Tekrar ve D-gen havuzu: Tabanlıoğlu Mimarlık


Tezin Türü: Yüksek Lisans

Tezin Yürütüldüğü Kurum: Gazi Üniversitesi, Fen Bilimleri Enstitüsü, Türkiye

Tezin Onay Tarihi: 2018

Öğrenci: MERVE AKAY

Danışman: AYSU AKALIN

Özet:

20. yüzyılda, karakteristik üsluplar birliğinin kırılmasıyla başlayan modern dönem, toplumlar üzerinden konuşulan kimlik sorunsalının, bugün, binalar ve mimarları üzerinden konuşulmasına zemin hazırlamıştır. Günümüze kadar devam eden bu süreçte, giderek artan özgürleştirici söylemler ve gelişen teknoloji, ben' kavramının ön plana çıkmasını sağlamış; mimarın kimliğini de bu yönde etkilemiştir. Ancak, 21. yüzyılın en büyük sorunlarından biri haline gelen taklit ve tekrar kavramları, farklı olma arzusu ve yaratıcılığın tetiklenmesinin bir getirisi olarak mimari pratikte yerini almıştır. Mimar, bir taraftan kendi kimliğini oluşturma, bir taraftan da yer ile ilişkilenme ya da kendi bağlamını üretme gayretindedir. Dolayısıyla, bir tasarım yaparken mimar bir başkasından etkilenebilmekte ya da kendini aynen ya da farklılaşarak tekrarlayabilmektedir. Bu çalışmada, mimarın, kimliğini oluşturan değerlerden ya da tutkularından ödün vermek istememesi, Karina Moraes Zarzar'ın d-gen havuzu' olarak tanımladığı kavram ile açıklanmaktadır. Bu bakış açısıyla, Hilda Heynen'in mimarlık mimetik bir disiplindir' söyleminden yola çıkılarak, mimarın genlerinin etkisiyle kurguladığı bağlamsal ilişki, eleman tekrarında Le Corbusier; form tekrarında Santiago Calatrava, Daniel Libeskind, Bjarke Ingels ve malzeme/doku tekrarında Herzog & de Meuron'un gen havuzları üzerinden incelenmiştir.
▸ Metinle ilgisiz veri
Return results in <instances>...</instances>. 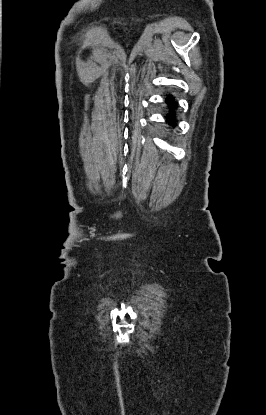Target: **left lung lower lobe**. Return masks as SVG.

Günümüzde, mimarın, mutasyon(lar) eşliğinde gerçekleştirdiği form tekrarı sıklıkla görülmekle birlikte, özellikle eleman ölçeğinde gerçekleşen tekrara nadiren rastlanmaktadır. Tez kapsamında, Tabanlıoğlu Mimarlık projeleri ve uygulamaları, eleman tekrarı bazında ele alınarak, kanopi ve cephe sistem örnekleri ve mutasyonları, yer ile kurulmaya çalışılan bağlamsal ilişki beraberinde irdelenmiştir. Çalışma, yer ile kurulan diyalogda, bağlamın mimar kimliği üzerindeki etkisini göstermiş; Deleuze'un tekrar, farkı ortaya çıkarmak için bir araçtır' savını doğrulamıştır.